Excel datasource with "outline" structure / staggered rows for fields
Is there a simple way of writing the script so that it deals with Excel datasources in "outline" structure (with staggered rows for different levels of grouping)? I've attached an example Excel file to show you what I mean - it's the standard download format from FactSet, and I have lots of files like this that I'd love to put into QlikView.
I need to preserve the different grouping levels that come from FactSet, so don't want to just exclude the "total" rows (e.g. rows 10, 11, 12, 13 and 14 in the attached file) unless I can somehow read in the group name (which only appears at the "total" row at the top of each group and sub-group of rows) for each row. For example, from the row of data in row 58 of the attached file, I want QV to read in the following fields and field values:
- Date = 30-Sep-10
- Asset class = Equity
- Region = Western Europe
- Country = United Kingdom
- Sector = Consumer Staples
- Industry = Tobacco
- Security name = British American Tobacco PLC
as well as the data points in cells M58:V58 (with column headings at the top which I would manually rename as they are split over different rows).
I would then probably try to put some fields into drill-down groupings within QlikView (e.g. Region as a parent of Country, and Sector as a parent of Industry) - this should be OK, it's just reading in the field values correctly for each row that I can't figure out.
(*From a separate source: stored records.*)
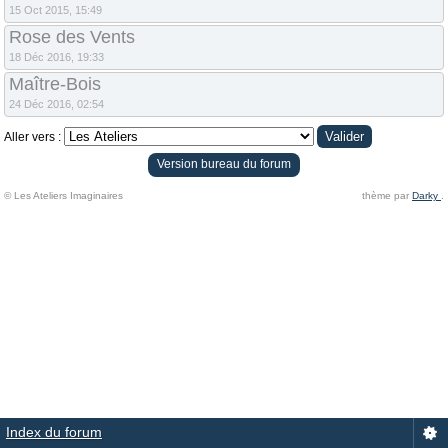
15 Oct 2015, 15:49
Rose des Vents
18 Déc 2016, 19:33
Maître-Bois
24 Déc 2016, 02:54
Aller vers :
Version bureau du forum
© Les Ateliers Imaginaires
thème par
Darky
.
Index du forum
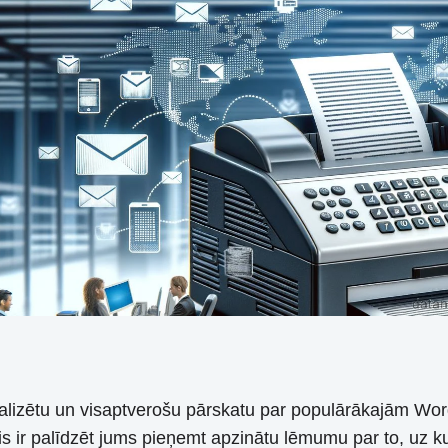
talizētu un visaptverošu pārskatu par populārākajām Wor
ir palīdzēt jums pieņemt apzinātu lēmumu par to, uz kur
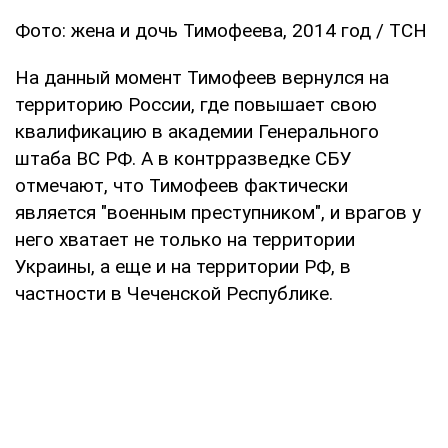
Фото: жена и дочь Тимофеева, 2014 год / ТСН
На данный момент Тимофеев вернулся на
территорию России, где повышает свою
квалификацию в академии Генерального
штаба ВС РФ. А в контрразведке СБУ
отмечают, что Тимофеев фактически
является "военным преступником", и врагов у
него хватает не только на территории
Украины, а еще и на территории РФ, в
частности в Чеченской Республике.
Hope this makes sense - I think it's quite self-explanatory once you look at the Excel file.
Would be brilliant if somebody could get back to me within a day or so - thank you.
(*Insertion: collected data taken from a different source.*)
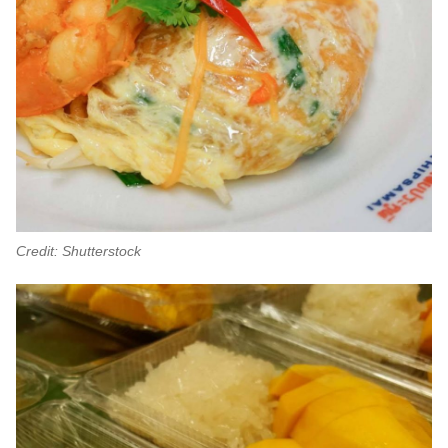
Credit: Shutterstock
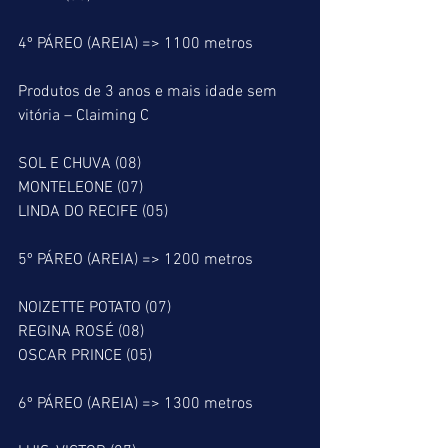
4º PÁREO (AREIA) => 1100 metros
Produtos de 3 anos e mais idade sem 
vitória – Claiming C
SOL E CHUVA (08)
MONTELEONE (07)
LINDA DO RECIFE (05)
5º PÁREO (AREIA) => 1200 metros
NOIZETTE POTATO (07)
REGINA ROSÉ (08)
OSCAR PRINCE (05)
6º PÁREO (AREIA) => 1300 metros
Re: Excel datasource with "outline" structure / staggered rows for fields
Thanks very much for your reply. It's certainly a start, and much better than I was managing (so thanks!), but it still doesn't quite read in the data right.
I've attached your document with the columns renamed (for clarity) and I've added a pivot table (as this best reflects how the data was in the source file).
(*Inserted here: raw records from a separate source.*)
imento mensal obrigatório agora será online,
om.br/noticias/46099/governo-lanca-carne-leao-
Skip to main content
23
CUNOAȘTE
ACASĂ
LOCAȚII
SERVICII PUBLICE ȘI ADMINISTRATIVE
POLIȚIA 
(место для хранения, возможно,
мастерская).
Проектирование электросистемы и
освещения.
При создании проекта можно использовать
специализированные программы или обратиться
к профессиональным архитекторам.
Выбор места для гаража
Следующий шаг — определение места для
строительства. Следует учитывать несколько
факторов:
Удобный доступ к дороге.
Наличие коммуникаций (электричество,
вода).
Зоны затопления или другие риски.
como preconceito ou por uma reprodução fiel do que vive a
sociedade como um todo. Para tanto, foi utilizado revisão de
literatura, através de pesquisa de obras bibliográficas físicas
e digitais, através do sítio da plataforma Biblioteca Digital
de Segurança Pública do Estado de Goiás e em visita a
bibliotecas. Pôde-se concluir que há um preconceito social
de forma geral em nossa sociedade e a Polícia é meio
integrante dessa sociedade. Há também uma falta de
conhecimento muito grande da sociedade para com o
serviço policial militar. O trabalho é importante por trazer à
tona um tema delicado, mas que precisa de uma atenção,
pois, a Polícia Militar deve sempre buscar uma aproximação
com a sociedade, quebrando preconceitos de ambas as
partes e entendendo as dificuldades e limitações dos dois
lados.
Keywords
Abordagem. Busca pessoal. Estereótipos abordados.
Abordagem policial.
Take Fresnillo PLC, for example. Once I've pivoted the date field to go horizontally along the top, there should only be one row for Fresnillo (as this stock name is the lowest heirarchy) - with multiple columns for "ending weight", "market cap", "# of securities" and "date". However, as the attached document shows, Fresillo appears in 6 rows:
- North America / Mexico / Materials / Metals & Mining (this is the correct classification)
- Western Europe / Mexico / Materials / Metals & Mining
- Western Europe / Spain / Industrials / Airlines
- Western Europe / Spain / Industrials / Metals & Mining
- Western Europe / Spain / Materials / Metals & Mining
It looks like it's reading in some rows below/above the correct row for Fresnillo (and indeed for other stocks).
As you say, it only needs to read from the rows where Stock_Name<>' '. It then needs to pick up the other field values from the first non-empty cells moving left and up.
Thanks for your help so far - would be great if you could suggest a solution to the above problem.